The Adagio movement of the Brahms is soulfully played as well. The beginning of it is hard in terms of establishing a measured nobility without woodenness – and at first this performance seems in danger of being metrically stiff – but it thaws beautifully as it develops. Again one wants a bit more bass in the piano part (m. 111 as an example) for the burnished Brahmsian glow to emerge.

The third and final movement, Allegro molto moderato, finds the pianist emerging in a more formidable role. Dr. Chiang is admirably precise and reliable –  flawless really –  and the violinist is so dazzling at times (m. 106 as just one example) that one almost laughs in amazement. My main quibble in this movement is that when the piano has a special look back at the opening theme from the slow movement (the Adagio‘s E-flat major now in G major – m. 142) the violin still overpowers the piano. The piano needs its turn.

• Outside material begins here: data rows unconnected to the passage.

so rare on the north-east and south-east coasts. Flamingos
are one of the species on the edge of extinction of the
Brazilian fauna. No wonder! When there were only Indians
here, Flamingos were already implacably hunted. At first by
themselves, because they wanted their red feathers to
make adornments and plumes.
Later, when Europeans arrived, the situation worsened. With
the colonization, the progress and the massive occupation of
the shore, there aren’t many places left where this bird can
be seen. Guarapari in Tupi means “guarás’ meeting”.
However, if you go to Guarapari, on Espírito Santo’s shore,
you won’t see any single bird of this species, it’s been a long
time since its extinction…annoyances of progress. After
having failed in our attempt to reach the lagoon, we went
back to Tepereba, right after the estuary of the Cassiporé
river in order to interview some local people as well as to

Perhaps this little seed of objection planted itself in my mind to subsequently dull my enjoyment of the Franck Sonata, but the tone of violin part seems also noticeably different in the Franck. One becomes more aware of an edge to the sound that one doesn’t hear in the Brahms. One analysis is that there may be such focus on each tone that the listener after a point starts to feel strain from it – and the other possibility is that the violinist is the one who, perhaps through the absence of relaxing, is actually developing more of an edginess to the sound here. In any case, my favorite performances of this piece possess in the phrasing the ability to relax at dramatic low points, endings, and subsidiary passages (there are always some to be found!), to let the music breathe a bit more.

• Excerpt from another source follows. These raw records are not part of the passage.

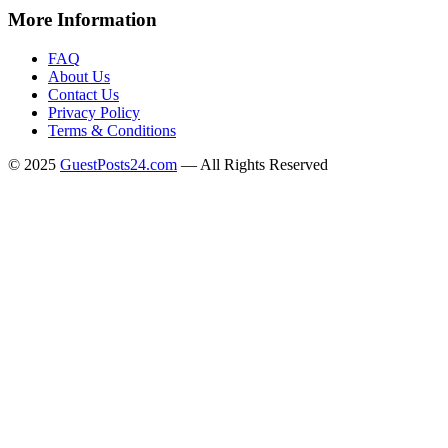
More Information
FAQ
About Us
Contact Us
Privacy Policy
Terms & Conditions
© 2025
GuestPosts24.com
— All Rights Reserved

It would be an exaggeration to pull out the old saying, “if everything is important, nothing is important,” but the general idea is applicable when performances are unceasingly high voltage in energy or tone. The great violin masters of yesterday had a way of keeping excessive reverence for each note in check and looking at the big phrase and the big picture. It’s always easy to say this with hindsight – and unfair to players who have spent probably a decade micro-managing every nanosecond of every note for, say, “perfection” in a competition. It thus seems cruel to tell a young musician “Perhaps don’t try so hard” (when the life of a young musician is harder than ever and no amount of trying seems enough) – but paradoxically the music needs a bit of that.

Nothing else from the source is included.